Premier Chapitre
1Les érables cramoisis revêtaient leurs robes chatoyantes. L’automne, arrivé plus tôt cette année, apportait au jardin une douce mélancolie. Etincelant de bruine, les arbres centenaires rougeoyaient, allumés par les feux du levant. Les premières feuilles étaient tombées dans la nuit. Couchées sur le parterre de cailloux blancs, elles frissonnaient sous la caresse du vent et venaient danser autour des lanternes encore allumées.
Le jour se levait à peine. Lentement, le jardin s’animait au doux clapotis d’un bec de bambou qui apportait perpétuellement de l’eau au bord d’un bassin. Parfois, la crête rouge d’une carpe passait au-dessus des nénuphars et piquait la curiosité d’un héron maladroit dont les échasses se confondaient avec les roseaux. Puis, le héron relevait la tête vers le ciel, fixant de ses yeux gris, les perles de pluie qui glissaient le long de son bec. Le monde semblait engourdi, presque endormi. Pourtant, la maisonnée était en alerte, et Toru, perdu dans la douceur du décor, ne pouvait l’apprécier à sa juste valeur.
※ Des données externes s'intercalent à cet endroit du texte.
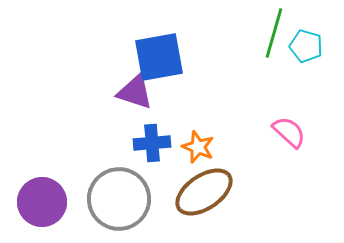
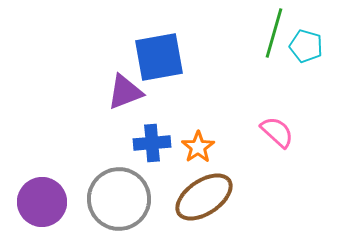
purple triangle: moved 10 px left; rotated 39 degrees counterclockwise
pink semicircle: moved 12 px left
orange star: rotated 16 degrees clockwise
brown ellipse: moved 5 px down
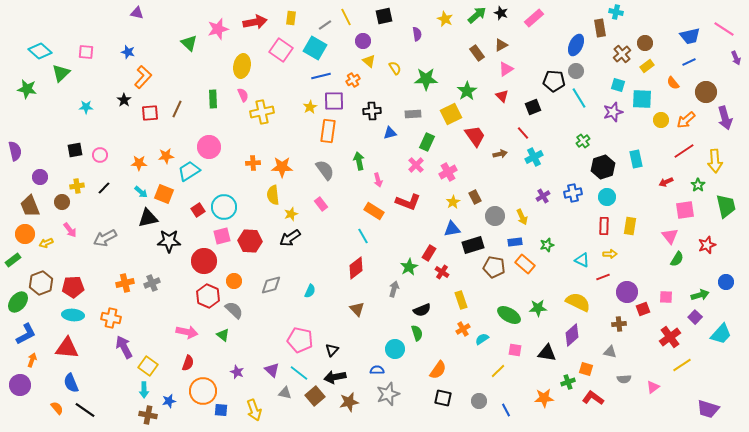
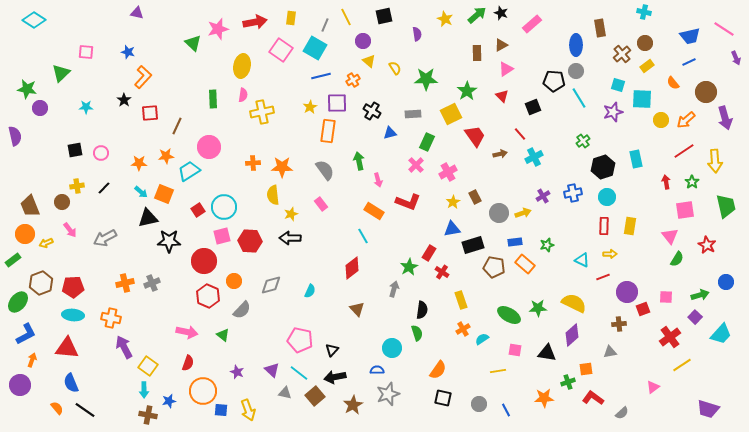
cyan cross at (616, 12): moved 28 px right
pink rectangle at (534, 18): moved 2 px left, 6 px down
gray line at (325, 25): rotated 32 degrees counterclockwise
green triangle at (189, 43): moved 4 px right
blue ellipse at (576, 45): rotated 25 degrees counterclockwise
cyan diamond at (40, 51): moved 6 px left, 31 px up; rotated 10 degrees counterclockwise
brown rectangle at (477, 53): rotated 35 degrees clockwise
pink semicircle at (243, 95): rotated 32 degrees clockwise
purple square at (334, 101): moved 3 px right, 2 px down
brown line at (177, 109): moved 17 px down
black cross at (372, 111): rotated 36 degrees clockwise
red line at (523, 133): moved 3 px left, 1 px down
purple semicircle at (15, 151): moved 15 px up
pink circle at (100, 155): moved 1 px right, 2 px up
purple circle at (40, 177): moved 69 px up
red arrow at (666, 182): rotated 104 degrees clockwise
green star at (698, 185): moved 6 px left, 3 px up
gray circle at (495, 216): moved 4 px right, 3 px up
yellow arrow at (522, 217): moved 1 px right, 4 px up; rotated 84 degrees counterclockwise
black arrow at (290, 238): rotated 35 degrees clockwise
red star at (707, 245): rotated 24 degrees counterclockwise
red diamond at (356, 268): moved 4 px left
yellow semicircle at (578, 302): moved 4 px left, 1 px down
gray semicircle at (234, 310): moved 8 px right; rotated 90 degrees clockwise
black semicircle at (422, 310): rotated 60 degrees counterclockwise
cyan circle at (395, 349): moved 3 px left, 1 px up
gray triangle at (610, 352): rotated 24 degrees counterclockwise
orange square at (586, 369): rotated 24 degrees counterclockwise
yellow line at (498, 371): rotated 35 degrees clockwise
gray semicircle at (624, 379): moved 2 px left, 34 px down; rotated 40 degrees counterclockwise
gray circle at (479, 401): moved 3 px down
brown star at (349, 402): moved 4 px right, 3 px down; rotated 18 degrees counterclockwise
yellow arrow at (254, 410): moved 6 px left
Il aimait l’automne et ses nuances mordorées. Il aurait voulu arrêter le temps, le figer et continuer à s’évader dans sa rêverie, mais les minutes s’écoulaient au rythme lancinant du bec de bambou, le rapprochant inexorablement de ses fiançailles.
Seul le panneau ouvert sur l’extérieur créait une séparation entre le monde réel et la beauté envoûtante du décor. D’un côté se trouvait un univers enchanteur, et de l’autre un monde d’obligations qui s’incarnait en la personne de son père, Fujio Okami. Celui-ci lui adressa un regard réprobateur alors qu’il contemplait les massifs d’hortensias aux pétales rougeoyants. Combien il souhaitait sortir de cette pièce pour arpenter les allées gravillonnées, puis s’arrêter sur le large pont afin de profiter du chant du vent ! Ce n’était qu’une illusion. Le jardin, devenu aussi éphémère qu’un songe, s’effaçait à mesure que la bruine se changeait en averse. Le cadre enchanteur, se troublait derrière un rideau de pluie semblable aux larmes de rage que Toru s’efforçait de retenir.
Il restait impassible malgré le trouble qui envahissait son âme. Il savait parfaitement porter un masque de force et de virilité afin de dissimuler ses véritables sentiments. Il avait appris à feindre l’indifférence dans les pires situations. Toru, capitaine de l’armée du clan Okami, était doué dans l’art de la dissimulation et il mettait tout son cœur pour cacher son désarroi. Derrière son calme apparent, il bouillonnait. Partir loin, profiter de l’air fouettant son visage en battant la campagne, juché sur son fier destrier…voilà ce dont rêvait le futur daimyo .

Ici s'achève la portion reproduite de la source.